The truth is, a huge a mount of house paint goes to waste every year because people don’t know how to properly store it. We’ve put together the best ways to store paint, where to store it, how to use it and how to dispose of it responsibly.
How to Store Leftover Paint
To make your paint lasts as long as possible, you must ensure the container or tin is properly sealed so that no air can get in. Try this method out:
- Clean the paint out of the sealing rim. If the rim is clogged with paint, it won’t seal properly. Keep this in mind while you are painting, and try to avoid wiping your brush over the lip of the paint tin.
- Cover the opening of the tin with plastic wrap. This will act as a lining, and will improve the seal.
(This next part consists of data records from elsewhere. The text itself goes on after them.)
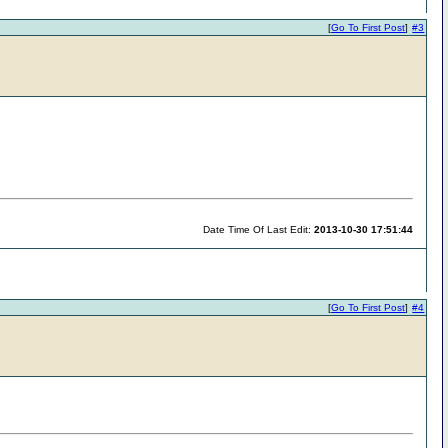
[
Go To First Post
]
#3
Date Time Of Last Edit:
2013-10-30 17:51:44
[
Go To First Post
]
#4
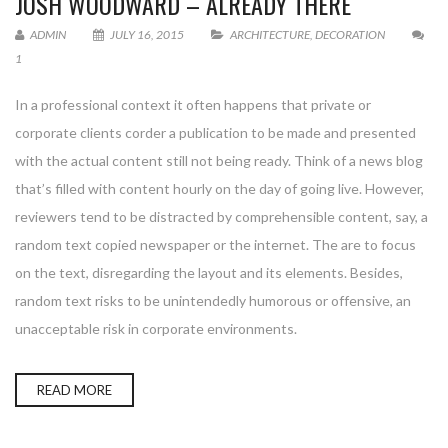
JOSH WOODWARD – ALREADY THERE
ADMIN
JULY 16, 2015
ARCHITECTURE
,
DECORATION
1
In a professional context it often happens that private or
corporate clients corder a publication to be made and presented
with the actual content still not being ready. Think of a news blog
that’s filled with content hourly on the day of going live. However,
reviewers tend to be distracted by comprehensible content, say, a
random text copied newspaper or the internet. The are to focus
on the text, disregarding the layout and its elements. Besides,
random text risks to be unintendedly humorous or offensive, an
unacceptable risk in corporate environments.
READ MORE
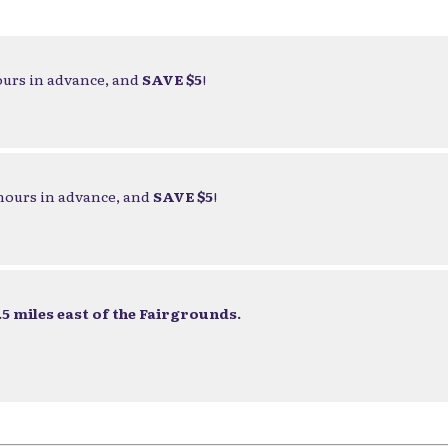
ours in advance, and
SAVE $5
!
 hours in advance, and
SAVE $5
!
5 miles east of the Fairgrounds.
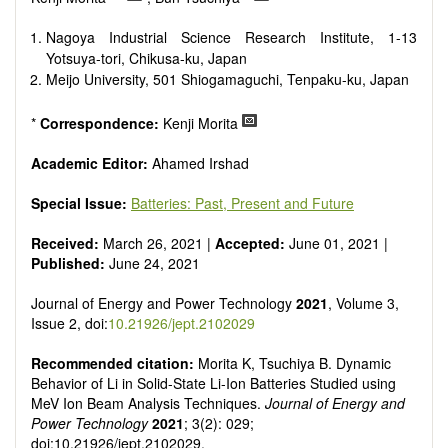
Smart energy system
Power generation - Conventional and renewable
Nagoya Industrial Science Research Institute, 1-13
Power system management
Yotsuya-tori, Chikusa-ku, Japan
Power transmission and distribution
Meijo University, 501 Shiogamaguchi, Tenpaku-ku, Japan
Smart grid technologies
Micro- and nano-energy systems and technologies
*
Correspondence:
Kenji Morita
Power electronic
Biofuels and alternatives
Academic Editor:
Ahamed Irshad
High voltage and pulse power
Organic and inorganic photovoltaics
Special Issue:
Batteries: Past, Present and Future
Batteries and supercapacitors
Received:
March 26, 2021 |
Accepted:
June 01, 2021 |
Published:
June 24, 2021
Journal of Energy and Power Technology
2021
, Volume 3,
Issue 2, doi:
10.21926/jept.2102029
Recommended citation:
Morita K, Tsuchiya B. Dynamic
Behavior of Li in Solid-State Li-Ion Batteries Studied using
MeV Ion Beam Analysis Techniques.
Journal of Energy and
Power Technology
2021
; 3(2): 029;
doi:10.21926/jept.2102029.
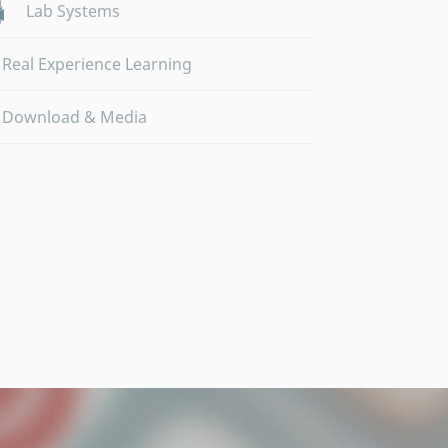
Lab Systems
Real Experience Learning
Download & Media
- Put on the lid carefully. Do not start banging the lid with a metal hammer, because you are likely to warp it. If the lid is bent, it won’t fit into the top of the paint can, and you will not be able to create an airtight seal. Instead, use a rubber mallet and gently tap the lid in place, or press down with your hand.
- Store the tin upside down. The paint will create its own airtight seal.
Where to Store Leftover Paint
Where you store your leftover paint will affect its longevity. When deciding where to store your paint, take note of the following things:
- Drastic changes in temperature will destroy your paint. Very hot weather or very cold weather will alter the consistency of your paint, making it completely unusable. Latex paint is more sensitive than other paints, and it will separate in extreme temperature conditions. The cold can turn paint into a curdled paste, and the heat will dry out the paint completely.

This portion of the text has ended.